# Another life jacket question



## Boot (Jan 22, 2008)

I have always used life jackets for my kids when they are little. We have a complex pool that is deep at the 'shallow' end and we go to lakes a lot in the summer. No boating or anything. The pdf I have for my 2 year old is this one.

http://www.canadiantire.ca/AST/browse/5/SportsRec/Marine/LifejacketsPFDs/PRD~0791901P/Roots+Child+Lifejacket.jsp?locale=en

My concern is, it seems to actually turn her on her front. She's slipped twice and both times it seemed like she was being turned face down. Obviously I snatched her up straight away so I'm not sure what would have happened next. Could the jacket be too big? She's tall and skinny and weighs 25#. When I bought it for my son it was the smallest fitting of all the available options which is why I chose it. Or maybe it is defective. Can anyone recommend another, safer option for this situation? Thanks


----------



## hildare (Jul 6, 2009)

we use the Stearns Puddle Jumper. it turns them on their backs, but sometimes annoyingly so- i have heard people complain that it interferes with learning to swim; however, i feel pretty good about how safe it actually is. it's coast guard approved & is considered a legitimate pfd. they have them on amazon & other places as well.


----------



## Caneel (Jun 13, 2007)

I did a ton of research on life vests when we boated in the Caribbean when our son was between 18 months and now. He is 6yo now and on PTF three or four.

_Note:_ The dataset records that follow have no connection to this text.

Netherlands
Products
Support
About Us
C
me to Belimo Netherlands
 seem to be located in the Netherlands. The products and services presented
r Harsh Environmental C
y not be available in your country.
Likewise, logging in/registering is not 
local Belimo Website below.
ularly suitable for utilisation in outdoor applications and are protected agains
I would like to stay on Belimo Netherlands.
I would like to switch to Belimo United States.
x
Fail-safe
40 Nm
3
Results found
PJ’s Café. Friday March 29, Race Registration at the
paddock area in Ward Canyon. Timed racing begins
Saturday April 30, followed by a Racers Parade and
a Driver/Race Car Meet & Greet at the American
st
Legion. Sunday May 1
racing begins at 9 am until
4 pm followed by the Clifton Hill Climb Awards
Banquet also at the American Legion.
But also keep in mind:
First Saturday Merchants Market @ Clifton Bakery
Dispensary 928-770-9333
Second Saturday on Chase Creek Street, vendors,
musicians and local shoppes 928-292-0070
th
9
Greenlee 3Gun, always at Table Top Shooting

I am guessing you are in Canada by the link you provided. At first glance, I could see how that back collar might tilt a little one forward.

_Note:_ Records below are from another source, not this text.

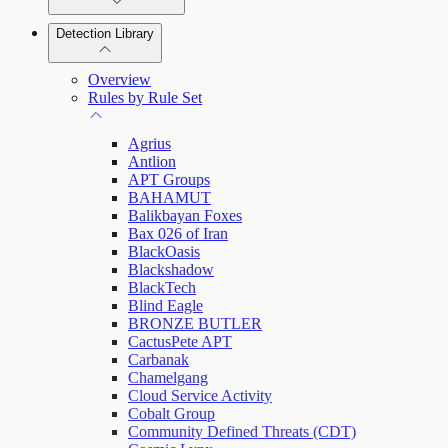
Detection Library
Rapid7 Agent (Insight Agent)
Automation Workflows
Detection Rules
Overview
Automated Enrichment Workflows
Manage Event Sources
Rules by Rule Set
Alerts
Agrius
Investigations
Antlion
APT Groups
BAHAMUT
Balikbayan Foxes
Bax 026 of Iran
Assets on Your Domain
BlackOasis
Blackshadow
Dashboards and Reports
BlackTech
Blind Eagle
BRONZE BUTLER
Deception Technology
CactusPete APT
Carbanak
Chamelgang
Cloud Service Activity
File Integrity Monitoring
Cobalt Group
Community Defined Threats (CDT)
Log Search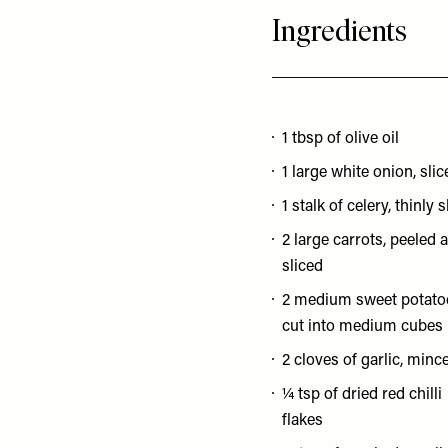
Ingredients
1 tbsp of olive oil
1 large white onion, slic
1 stalk of celery, thinly 
2 large carrots, peeled 
sliced
2 medium sweet potato
cut into medium cubes
2 cloves of garlic, minc
¼ tsp of dried red chilli
flakes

Now, my experience with shopping in the US is none of the companies guaranty that toddler/youth life vest will turn a swimmer on their back/face up. (There were some for adults but they were high specialized) Point being, I settled for the best I could find with full knowledge that face up was not a certain position. I don't want to start a debate but a false sense of safety is the reason many Red Cross instructions are against regular (as opposed to boating) use of PDFs for kids as a crutch before they learn to swim.

Are you able to adjust it around her torso and the crotch strap? Both of these together should keep in from riding up around the ears.


----------



## chel (Jul 24, 2004)

I really like the puddle jumpers. I think they are rated for30+, but I used it on my large 25lb 2yr old last summer. A little big, but my dd doesn't want to be held.
This has been much easier for my dd to "swim" in, aka doggie paddle. Life vest have just been impossible for my kids to swim in. My lo is isn't ready for the arm wings.

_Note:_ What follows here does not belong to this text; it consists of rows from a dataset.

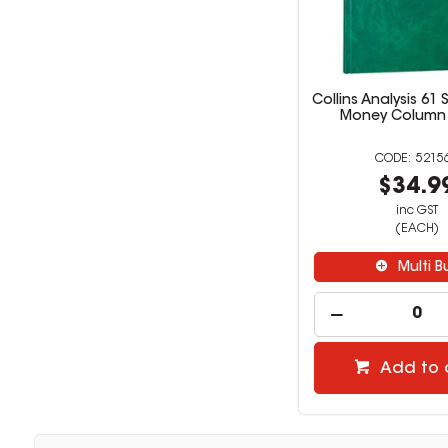
Collins Analysis 61 
Money Column
5215
$34.9
inc GST
(EACH)
Multi B
Add to 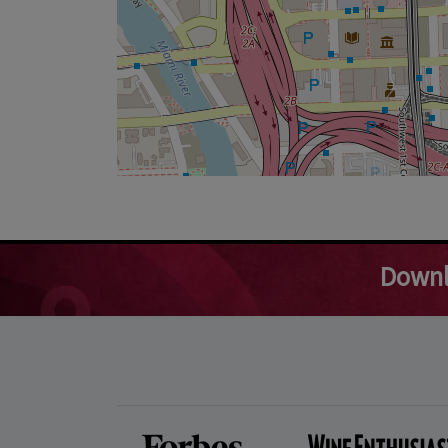
Downl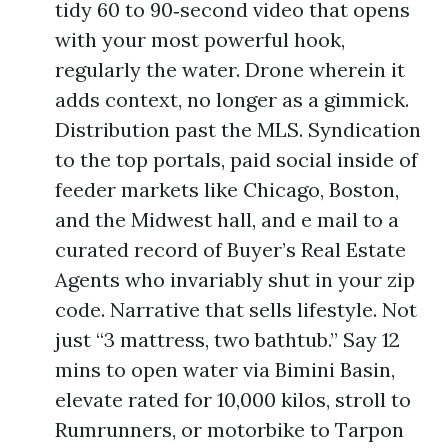
tidy 60 to 90‑second video that opens
with your most powerful hook,
regularly the water. Drone wherein it
adds context, no longer as a gimmick.
Distribution past the MLS. Syndication
to the top portals, paid social inside of
feeder markets like Chicago, Boston,
and the Midwest hall, and e mail to a
curated record of Buyer’s Real Estate
Agents who invariably shut in your zip
code. Narrative that sells lifestyle. Not
just “3 mattress, two bathtub.” Say 12
mins to open water via Bimini Basin,
elevate rated for 10,000 kilos, stroll to
Rumrunners, or motorbike to Tarpon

If I was going boating and planning on being in a boat and not intending on going in the water, I would do the typical life vest. If I'm just hanging out on the shore, ocean or lake, I put my kids in a puddle jumper.


----------



## Caneel (Jun 13, 2007)

From the USCG site -

Check for proper weight range, comfortable fit, and especially a stable face-up position in water. Infants and children *are difficult to float in a face-up position because of the distribution of body weight and the tendency for them to struggle or attempt to climb out of the water*. Some infants and children float best in one style of vest, while others will float better in another. If one does not work well, try another style.

and a link to the site, hope this helps

http://www.uscg.mil/hq/cg5/cg5214/pfdselection.asp#selection


----------



## Boot (Jan 22, 2008)

Thanks everyone. They have 'puddle jumpers' at Canadian Tire too! I think I'll get her one. They're really cute looking!. http://www.canadiantire.ca/AST/browse/5/SportsRec/5/KidsSports/KidsSwimming/PRD~0811114P/Coleman+Puddle+Jumpers.jsp?locale=en

I agree that no floatation device is best, so the kids can get used to that feeling but when you have two kids and a deep pool there are times you need to know for sure that they are not going to sink like a stone!


----------